More than music: Organist’s departure leaves a void

This Sunday, Rodney Ayers ends more than 22 years of service at St. Matthew’s Episcopal Church in Wilton as its choir director and organist to move to a position with a large parish near Providence, R.I., a move brought about for family reasons. His departure is a great loss to St. Matthew’s. Rodney has an extraordinary capacity to stir the spirit whether at the organ or piano keyboard, singing, teaching classes for children and youth, or helping to plan Arts at St. Matthew’s musical events.
Rodney works closely with St. Matthew’s Rector Mary Grace Williams to see that each service is unified in theme and direction in music as well as in liturgy and preaching. His teaching skills likewise are really extraordinary, and he is a magnet for young families and their children. More than a few children as young as four years old come up to the organ as he plays the postlude that ends the service to watch him in performance and then stay afterwards to talk with him and try out the organ. Rodney readily encourages them, and their parents quite naturally love it, as does the whole congregation!
Rodney doesn’t limit the superb education of his students to music theory and performance alone. His Yale graduate degrees in theology as well as in music have prepared him well to help young people understand the full significance of what is happening in each Sunday’s church service: how the hymns and anthems relate to the Bible readings and the sermon, and how all work together to create a unified and powerful worship experience. Rodney’s style of presentation is always spirited and lively, highly interactive, and filled with wit and gentle humor. In fact, surrounding Rodney is a special grace, thoughtfulness and genuine concern for others that really radiates and that makes people want to be engaged. That is a great gift and one that has richly blessed the congregation.
So Rodney has regularly marshaled 40 or more young people from second grade up on Sunday mornings and has communicated to all of them and the senior choir as well, youngest to oldest, what they are about: How the music has been chosen specifically to fit the readings and the sermon — the heart of the service’s specific message. How on a rainy or gloomy day, children, youth, and adult choristers need to provide the musical “sun” to gloriously brighten the overcast as they “preach in song.” How important precision is to the totality of musical preaching, but also how the message communicated most of all needs to reflect the joy, the mystery, and the transcendence of that being sung. In short, how important it is what the choir does, from youngest to oldest, and how much it matters that the choristers do it with heart and to the best of their ability.

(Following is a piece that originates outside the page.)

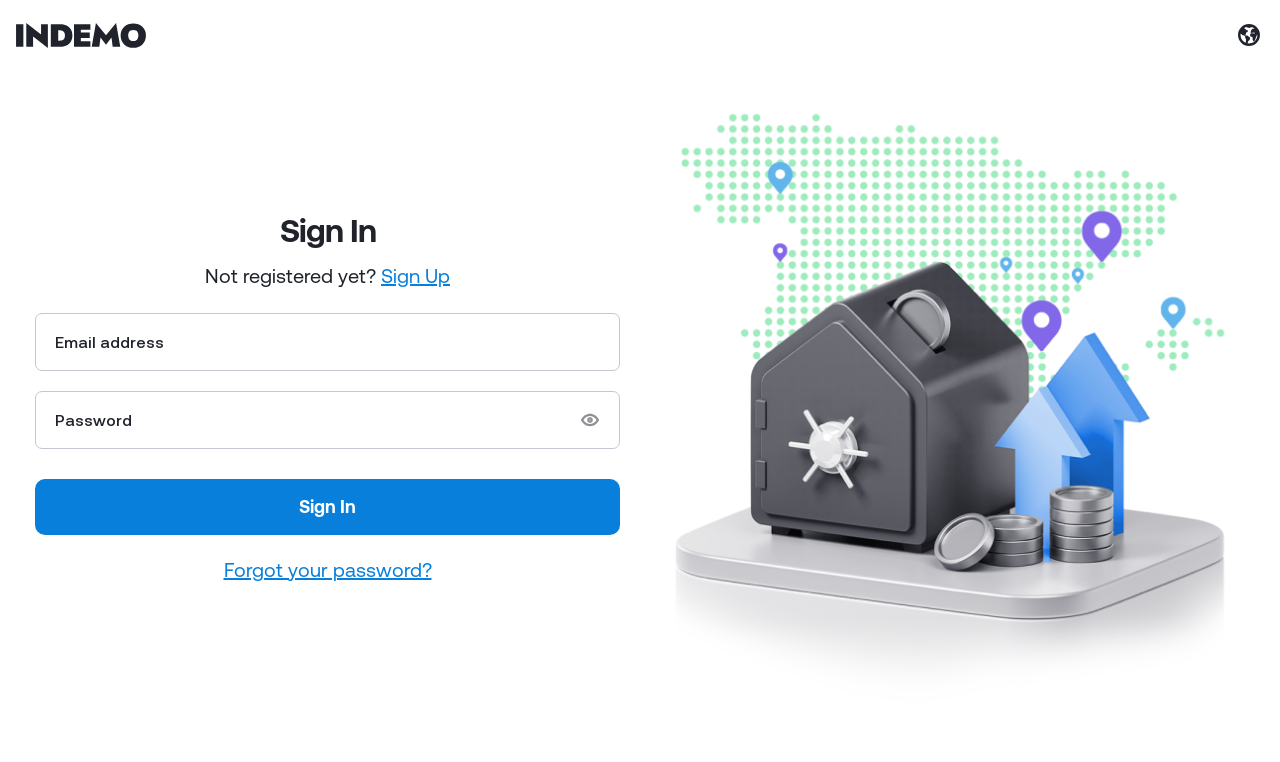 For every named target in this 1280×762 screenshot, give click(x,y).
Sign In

It is surely true that people of all ages in the congregation love the music that Rodney both creates himself and enables the adult, youth, and children’s choirs to perform. It is equally true that they are captivated by his brilliance in doing so, a brilliance that radiates joy. His example reminds young people of the excellence to which they themselves can aspire in whatever they choose to undertake. And even beyond his brilliance, what these young people see, feel, understand, and absorb themselves (returning to sing at St. Matthew’s on school breaks even as college and graduate students) is what everyone across the whole congregation senses: the breadth of Rodney’s love for the youngest to the oldest and his desire that everyone achieve all of which he or she is capable.
In David Brooks’ recent book, The Road to Character, Brooks identifies as one of the hallmarks of character an understanding that “your job is to figure certain things out: What does this environment [in which I am found] need in order to be made more whole? What is it that needs repair?... As the novelist Frederick Buechner put it, ‘At what points do my talents and deep gladness meet the world’s deep need?’” Rodney’s enormous talents meet the needs of the world around him in so many ways for children, youth and adults alike, and it is clearly his deep gladness to meet those needs — needs which are fundamental to a rich life, whether one is young or old.
Rodney’s unfailingly joy and demonstration of excellence have a powerful impact on those blessed to be the beneficiaries of his calling. He will be sorely missed.